When you reach the line containing "Мамам и бабушкам" in the entries below, start writing out each line exactly, and stop after the line containing "efterfulgt af disco-house".

→ **PROVIDED RECORDS**:
::::

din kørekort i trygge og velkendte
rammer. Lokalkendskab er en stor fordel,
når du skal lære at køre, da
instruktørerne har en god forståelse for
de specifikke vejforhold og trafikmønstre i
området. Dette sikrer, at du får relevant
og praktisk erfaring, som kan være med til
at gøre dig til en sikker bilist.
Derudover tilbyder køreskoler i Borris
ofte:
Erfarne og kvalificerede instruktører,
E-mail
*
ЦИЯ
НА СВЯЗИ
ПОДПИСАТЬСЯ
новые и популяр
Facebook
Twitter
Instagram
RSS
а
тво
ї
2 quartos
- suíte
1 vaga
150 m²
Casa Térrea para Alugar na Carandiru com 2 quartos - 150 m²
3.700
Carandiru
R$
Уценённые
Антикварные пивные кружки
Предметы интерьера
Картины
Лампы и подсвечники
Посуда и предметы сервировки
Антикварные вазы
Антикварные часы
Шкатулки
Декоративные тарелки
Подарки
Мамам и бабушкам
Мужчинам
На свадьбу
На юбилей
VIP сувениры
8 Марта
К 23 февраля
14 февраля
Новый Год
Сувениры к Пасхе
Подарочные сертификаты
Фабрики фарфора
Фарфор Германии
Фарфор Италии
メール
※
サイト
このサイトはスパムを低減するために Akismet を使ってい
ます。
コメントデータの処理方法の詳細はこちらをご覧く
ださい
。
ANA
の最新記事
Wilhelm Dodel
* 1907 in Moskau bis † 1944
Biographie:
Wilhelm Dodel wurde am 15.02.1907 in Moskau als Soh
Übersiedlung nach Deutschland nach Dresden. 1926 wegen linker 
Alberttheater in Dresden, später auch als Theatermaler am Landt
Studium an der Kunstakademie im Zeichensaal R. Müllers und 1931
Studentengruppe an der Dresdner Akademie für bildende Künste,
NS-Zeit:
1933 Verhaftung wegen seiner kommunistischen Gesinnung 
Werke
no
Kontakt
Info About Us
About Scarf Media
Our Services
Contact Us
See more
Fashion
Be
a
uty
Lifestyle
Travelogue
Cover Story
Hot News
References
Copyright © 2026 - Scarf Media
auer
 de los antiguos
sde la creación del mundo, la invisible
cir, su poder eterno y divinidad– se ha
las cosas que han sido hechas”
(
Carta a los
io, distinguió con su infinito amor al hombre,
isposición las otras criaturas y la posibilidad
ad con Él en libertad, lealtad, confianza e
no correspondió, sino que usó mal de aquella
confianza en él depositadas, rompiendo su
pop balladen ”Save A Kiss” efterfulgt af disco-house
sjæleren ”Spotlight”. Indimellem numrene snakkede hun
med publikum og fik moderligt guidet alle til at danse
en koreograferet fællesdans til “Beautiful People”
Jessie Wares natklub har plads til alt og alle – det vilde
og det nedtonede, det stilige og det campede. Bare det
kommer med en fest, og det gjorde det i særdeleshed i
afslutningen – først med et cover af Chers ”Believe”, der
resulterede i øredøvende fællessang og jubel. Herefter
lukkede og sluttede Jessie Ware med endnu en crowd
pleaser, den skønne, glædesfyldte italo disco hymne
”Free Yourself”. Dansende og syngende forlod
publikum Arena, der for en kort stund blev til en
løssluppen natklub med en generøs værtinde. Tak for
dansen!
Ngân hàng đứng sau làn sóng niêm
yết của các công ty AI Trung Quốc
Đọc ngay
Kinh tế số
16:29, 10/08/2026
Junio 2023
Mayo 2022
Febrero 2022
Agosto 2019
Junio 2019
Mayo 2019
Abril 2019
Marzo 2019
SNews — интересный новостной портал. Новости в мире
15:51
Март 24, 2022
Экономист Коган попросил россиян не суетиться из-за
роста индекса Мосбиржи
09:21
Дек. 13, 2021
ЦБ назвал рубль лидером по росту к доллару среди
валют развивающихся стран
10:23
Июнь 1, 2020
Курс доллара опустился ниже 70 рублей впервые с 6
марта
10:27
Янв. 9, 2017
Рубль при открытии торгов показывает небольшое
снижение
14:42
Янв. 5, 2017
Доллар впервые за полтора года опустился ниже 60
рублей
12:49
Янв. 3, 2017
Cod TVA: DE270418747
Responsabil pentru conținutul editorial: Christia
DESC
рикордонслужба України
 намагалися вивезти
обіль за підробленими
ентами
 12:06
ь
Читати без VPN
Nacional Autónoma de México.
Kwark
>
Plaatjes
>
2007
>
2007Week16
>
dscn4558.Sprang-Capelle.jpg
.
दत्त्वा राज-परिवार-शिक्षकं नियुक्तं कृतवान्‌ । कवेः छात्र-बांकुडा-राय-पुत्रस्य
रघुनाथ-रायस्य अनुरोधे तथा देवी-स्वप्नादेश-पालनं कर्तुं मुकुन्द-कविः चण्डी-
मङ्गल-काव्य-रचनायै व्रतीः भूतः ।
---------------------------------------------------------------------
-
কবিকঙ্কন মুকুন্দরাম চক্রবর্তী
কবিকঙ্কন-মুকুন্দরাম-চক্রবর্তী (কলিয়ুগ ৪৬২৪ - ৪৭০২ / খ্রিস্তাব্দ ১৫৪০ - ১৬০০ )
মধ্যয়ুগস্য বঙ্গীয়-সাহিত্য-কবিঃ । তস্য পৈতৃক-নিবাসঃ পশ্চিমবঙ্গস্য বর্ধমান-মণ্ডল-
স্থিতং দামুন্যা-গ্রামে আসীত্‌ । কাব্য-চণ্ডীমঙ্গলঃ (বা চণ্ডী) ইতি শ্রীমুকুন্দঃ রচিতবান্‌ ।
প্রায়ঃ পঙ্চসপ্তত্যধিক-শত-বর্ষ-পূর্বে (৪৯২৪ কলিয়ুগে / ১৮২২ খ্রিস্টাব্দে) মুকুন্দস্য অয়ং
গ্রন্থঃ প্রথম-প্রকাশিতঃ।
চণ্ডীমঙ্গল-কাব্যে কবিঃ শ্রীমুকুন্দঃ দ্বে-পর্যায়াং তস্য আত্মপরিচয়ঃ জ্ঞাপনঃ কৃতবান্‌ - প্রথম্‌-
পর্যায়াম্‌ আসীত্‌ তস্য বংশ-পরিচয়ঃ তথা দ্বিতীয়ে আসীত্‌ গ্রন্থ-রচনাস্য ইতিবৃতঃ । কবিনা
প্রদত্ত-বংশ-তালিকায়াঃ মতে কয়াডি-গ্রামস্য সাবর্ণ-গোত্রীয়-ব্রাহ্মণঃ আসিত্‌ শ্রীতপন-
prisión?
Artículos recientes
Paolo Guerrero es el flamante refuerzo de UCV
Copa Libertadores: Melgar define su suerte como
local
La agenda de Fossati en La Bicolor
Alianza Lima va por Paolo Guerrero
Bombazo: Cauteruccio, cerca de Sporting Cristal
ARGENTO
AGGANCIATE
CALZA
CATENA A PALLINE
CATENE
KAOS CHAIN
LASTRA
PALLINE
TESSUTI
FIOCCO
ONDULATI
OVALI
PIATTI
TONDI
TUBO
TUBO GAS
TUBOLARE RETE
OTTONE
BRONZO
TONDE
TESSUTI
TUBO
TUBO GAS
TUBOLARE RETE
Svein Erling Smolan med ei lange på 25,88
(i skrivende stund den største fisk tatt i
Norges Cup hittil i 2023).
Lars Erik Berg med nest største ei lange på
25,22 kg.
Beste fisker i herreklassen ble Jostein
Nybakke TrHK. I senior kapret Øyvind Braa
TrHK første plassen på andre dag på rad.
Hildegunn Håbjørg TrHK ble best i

::::

→ **THE ANSWER**:
Мамам и бабушкам
Мужчинам
На свадьбу
На юбилей
VIP сувениры
8 Марта
К 23 февраля
14 февраля
Новый Год
Сувениры к Пасхе
Подарочные сертификаты
Фабрики фарфора
Фарфор Германии
Фарфор Италии
メール
※
サイト
このサイトはスパムを低減するために Akismet を使ってい
ます。
コメントデータの処理方法の詳細はこちらをご覧く
ださい
。
ANA
の最新記事
Wilhelm Dodel
* 1907 in Moskau bis † 1944
Biographie:
Wilhelm Dodel wurde am 15.02.1907 in Moskau als Soh
Übersiedlung nach Deutschland nach Dresden. 1926 wegen linker 
Alberttheater in Dresden, später auch als Theatermaler am Landt
Studium an der Kunstakademie im Zeichensaal R. Müllers und 1931
Studentengruppe an der Dresdner Akademie für bildende Künste,
NS-Zeit:
1933 Verhaftung wegen seiner kommunistischen Gesinnung 
Werke
no
Kontakt
Info About Us
About Scarf Media
Our Services
Contact Us
See more
Fashion
Be
a
uty
Lifestyle
Travelogue
Cover Story
Hot News
References
Copyright © 2026 - Scarf Media
auer
 de los antiguos
sde la creación del mundo, la invisible
cir, su poder eterno y divinidad– se ha
las cosas que han sido hechas”
(
Carta a los
io, distinguió con su infinito amor al hombre,
isposición las otras criaturas y la posibilidad
ad con Él en libertad, lealtad, confianza e
no correspondió, sino que usó mal de aquella
confianza en él depositadas, rompiendo su
pop balladen ”Save A Kiss” efterfulgt af disco-house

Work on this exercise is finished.